PIC18F2221-I/ML comes in a tube
PIC18F2221T-I/ML comes in tape and reel

In the case of the capacitor and microcontroller, we could probably figure out the exact part without the manufacturer. That many digits is likely to be unique. In the case of the Keystone battery clip, we most likely couldn't figure out without the name Keystone attached to it. But, even in the case of the capacitor and microcontroller, the manufacturer name is an important safety check, and will speed things up.

Duane Benson
What's the part number for the Turboencabulator?

Comments

Both Jerry and David have good points. I can see a newsletter and another blog post or two in our future.

Part numbering is just nuts in the industry. I've seen PNs that were as simple as four digit number, up to 25 or so alpha, numeric, and special characters.

The challenge comes in knowing what's important to an individual and what's not; and in knowing if that "D" is simply tape width or if it's a parameter. There are few standards in this regard.

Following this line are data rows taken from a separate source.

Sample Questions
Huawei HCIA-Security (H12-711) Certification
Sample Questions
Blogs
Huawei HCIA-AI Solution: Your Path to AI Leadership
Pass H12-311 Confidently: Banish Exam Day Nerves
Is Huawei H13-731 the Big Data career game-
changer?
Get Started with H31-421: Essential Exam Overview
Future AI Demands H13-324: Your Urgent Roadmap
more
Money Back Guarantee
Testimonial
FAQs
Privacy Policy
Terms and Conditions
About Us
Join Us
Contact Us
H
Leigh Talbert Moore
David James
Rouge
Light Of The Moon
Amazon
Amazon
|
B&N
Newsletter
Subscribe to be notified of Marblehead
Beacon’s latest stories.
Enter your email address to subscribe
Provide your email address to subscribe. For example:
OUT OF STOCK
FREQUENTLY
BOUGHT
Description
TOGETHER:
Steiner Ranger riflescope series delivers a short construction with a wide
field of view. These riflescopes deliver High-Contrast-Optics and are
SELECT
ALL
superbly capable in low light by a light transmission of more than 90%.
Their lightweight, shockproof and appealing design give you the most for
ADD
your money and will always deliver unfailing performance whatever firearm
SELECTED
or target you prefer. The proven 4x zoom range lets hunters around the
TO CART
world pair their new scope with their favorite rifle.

The closest thing there is to a master list is the Digi-Key catalog. Adding the Digi-Key part number can answer some of those questions for us and reduce the number of questions we have to ask.

Actually, the Turboencabulator has the same part number as the Hydrocatron but they are not interchangable.

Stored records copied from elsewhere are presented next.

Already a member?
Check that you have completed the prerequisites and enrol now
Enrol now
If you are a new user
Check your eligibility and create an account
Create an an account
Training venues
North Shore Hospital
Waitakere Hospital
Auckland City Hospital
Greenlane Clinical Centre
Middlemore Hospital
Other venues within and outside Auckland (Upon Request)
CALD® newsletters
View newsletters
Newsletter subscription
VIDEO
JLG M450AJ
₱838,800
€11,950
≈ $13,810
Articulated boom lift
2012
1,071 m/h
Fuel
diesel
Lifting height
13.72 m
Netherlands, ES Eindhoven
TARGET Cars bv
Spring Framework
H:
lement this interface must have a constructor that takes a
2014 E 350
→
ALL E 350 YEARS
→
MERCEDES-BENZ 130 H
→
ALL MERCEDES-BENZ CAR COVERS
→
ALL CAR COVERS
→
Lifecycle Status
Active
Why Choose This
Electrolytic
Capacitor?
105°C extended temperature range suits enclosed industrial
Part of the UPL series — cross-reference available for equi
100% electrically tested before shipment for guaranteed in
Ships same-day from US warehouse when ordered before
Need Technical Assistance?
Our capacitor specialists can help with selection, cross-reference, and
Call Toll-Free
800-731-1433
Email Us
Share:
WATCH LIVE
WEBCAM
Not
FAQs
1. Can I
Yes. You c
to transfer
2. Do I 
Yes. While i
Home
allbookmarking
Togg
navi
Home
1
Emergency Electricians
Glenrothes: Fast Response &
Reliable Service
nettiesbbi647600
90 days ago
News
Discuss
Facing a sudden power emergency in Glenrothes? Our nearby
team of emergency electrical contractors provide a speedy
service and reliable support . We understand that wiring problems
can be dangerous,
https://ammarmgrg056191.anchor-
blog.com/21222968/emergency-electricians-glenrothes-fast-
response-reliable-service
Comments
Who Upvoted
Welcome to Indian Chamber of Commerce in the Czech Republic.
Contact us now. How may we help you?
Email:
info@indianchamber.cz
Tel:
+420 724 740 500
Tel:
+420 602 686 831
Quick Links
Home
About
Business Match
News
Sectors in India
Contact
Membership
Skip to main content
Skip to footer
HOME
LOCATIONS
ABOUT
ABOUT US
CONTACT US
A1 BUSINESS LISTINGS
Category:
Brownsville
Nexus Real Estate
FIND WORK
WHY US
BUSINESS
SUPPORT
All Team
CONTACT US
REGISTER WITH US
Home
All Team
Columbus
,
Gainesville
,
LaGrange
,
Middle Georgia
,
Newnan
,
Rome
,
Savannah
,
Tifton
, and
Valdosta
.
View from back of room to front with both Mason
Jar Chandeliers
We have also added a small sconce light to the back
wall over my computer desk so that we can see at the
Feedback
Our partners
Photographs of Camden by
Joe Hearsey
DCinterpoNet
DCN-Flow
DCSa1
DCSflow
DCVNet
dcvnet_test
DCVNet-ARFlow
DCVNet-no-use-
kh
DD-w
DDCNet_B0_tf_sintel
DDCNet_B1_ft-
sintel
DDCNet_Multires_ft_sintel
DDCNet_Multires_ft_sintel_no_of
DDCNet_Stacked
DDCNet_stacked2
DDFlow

David K has a good point. It would be nice to get some guidance from Screaming Circuits in regards how to handle this aspect of the part number. Figuring out what part you have on hand, or can get the easiest at the lowest cost, which will work, is the art/experience we rely on you (Screaming Circuits) to determine, so we get our PCBA which works as we designed ASAP, and is the lowest cost to both parties. Perhaps another newsletter will be forthcoming soon, that addresses this?

In the case of the capacitor you say, "So, in this case too, every character matters" but that's not true. The problem I have with specifying parts is that last letter, 'D'. As an engineer I couldn't care less if the parts show up on 180mm paper tape, a 330mm plastic tape or a 26" radial tire. I just want my capacitor to meet the other specifications. Same for the IC example.

I've had production builds delayed because purchasing couldn't get the paper tape packaging when the exact same parts were available on plastic tape. I've also seen where they continued to buy bulk parts because that is what I had to specify on my prototype BOM, even though tape and reel parts were available at lower cost.

I have yet to work at a place where we could give multiple part numbers in the inventory system that were identical. It causes extra work when manufacturing has to stop while purchasing asks engineering for an alternate part number of an otherwise identical part.